- **Work to be completed**:
Skip the pictures. Repeat everything else in the records word for word.

- **Listed records**:
======
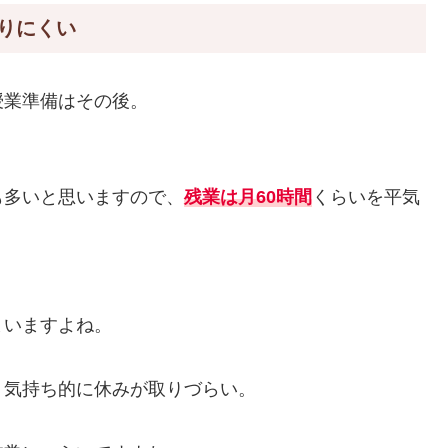
りにくい
授業準備はその後。
も多いと思いますので、
残業は月60時間
くらいを平気
。
まいますよね。
、気持ち的に休みが取りづらい。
======
- **Solution**:
りにくい
授業準備はその後。
も多いと思いますので、
残業は月60時間
くらいを平気
。
まいますよね。
、気持ち的に休みが取りづらい。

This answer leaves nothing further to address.